According to a Laurie Goulding post on another forum, the sacking of Prospero happened after Horus was struck down on the moon of Davin, and approximately 1 year before Istvaan III.


----------



## bobss

Makes sense. I even remember my favourite line from _Prospero Burns_ in which Horus likens the Sacking to a move in chess. Cheers.

I also believe _Horus Rising_ should be viewed first, regardless of your viewing criteria. It's the series' progenitor in more ways than one. I also contest the notion of reading _The First Heretic_ first. Whilst it does cover events prior to _Horus Rising_, it elaborates on the Word Bearers' machinations which were touched on in the original Horus novels, the apotheosis of this treachery being the Drop Site Massacre -- sort of a doorway into a new, bloody era I've always thought. There's a definite air of this in both novels which cover Isstvan V.

My list is coming along nicely. Fitting short stories and the likes of _Mechanicum_ into the timeline was difficult, but I quite like the idea of nipping into an anthology for a story here and there.

I believe every Heresy instalment brings something new to the table, but under no circumstances would _Prospero Burns_ fail to make the cut. Is that a can of worms I hear being opened? :grin:


----------



## Angel of Blood

bobss said:


> but under no circumstances would _Prospero Burns_ fail to make the cut. Is that a can of worms I hear being opened? :grin:


Considering I feel it is one of the best novels of the series, especially from a literacy and writing point, no, should never be left out.


----------



## bobss

It is a great novel indeed. While _A Thousand Sons_ worked with more material and was much more apocalyptic in scale, _Prospero Burns_ had an air of mastery to it's story and portrayal of the Space Wolves which I've come to appreciate more over time. Together, they're a nice duology which paint one of the Heresy's tragedies more vividly than, say, Isstvan III.

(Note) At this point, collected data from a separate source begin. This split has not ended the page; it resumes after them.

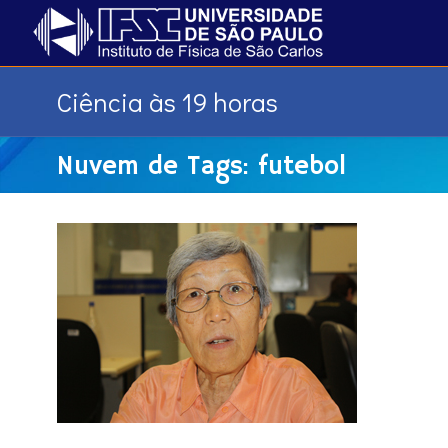
Ciência às 19 horas
Nuvem de Tags: futebol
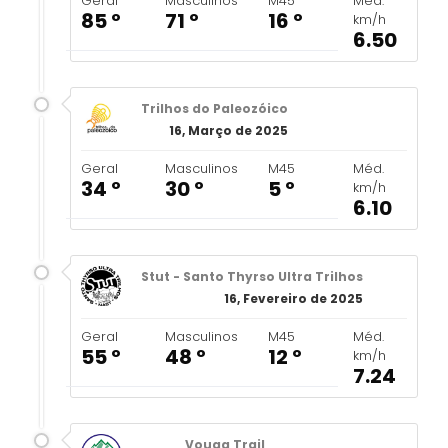
Geral
Masculinos
M45
Méd.
85 º
71 º
16 º
km/h
6.50
Trilhos do Paleozóico
16, Março de 2025
Geral
Masculinos
M45
Méd.
34 º
30 º
5 º
km/h
6.10
Stut - Santo Thyrso Ultra Trilhos
16, Fevereiro de 2025
Geral
Masculinos
M45
Méd.
55 º
48 º
12 º
km/h
7.24
Vouga Trail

Haven't tackled Calth yet. Expecting the unexpected is the best way to put it.


----------



## Stephen74

Prospero Burns was ok as a book, not that well written imo, but it has so little to do with the heresy that isn't covered in a Thousand Sons. There is a minor issue about Magnus using someone as a spy, but it goes nowhere. 

99% of the book is about fluffing up the space wolves and it does so badly. The issue of 'no wolves on fenris' for example is just left hanging before being totally ballsed up by events in A Thousand Sons. 

This book can be completely left out of the HH series and the series would be better for doing so.


----------



## Angel of Blood

Stephen74 said:


> Prospero Burns was ok as a book, not that well written imo, but it has so little to do with the heresy that isn't covered in a Thousand Sons. There is a minor issue about Magnus using someone as a spy, but it goes nowhere.
> 
> 99% of the book is about fluffing up the space wolves and it does so badly. The issue of 'no wolves on fenris' for example is just left hanging before being totally ballsed up by events in A Thousand Sons.
> 
> This book can be completely left out of the HH series and the series would be better for doing so.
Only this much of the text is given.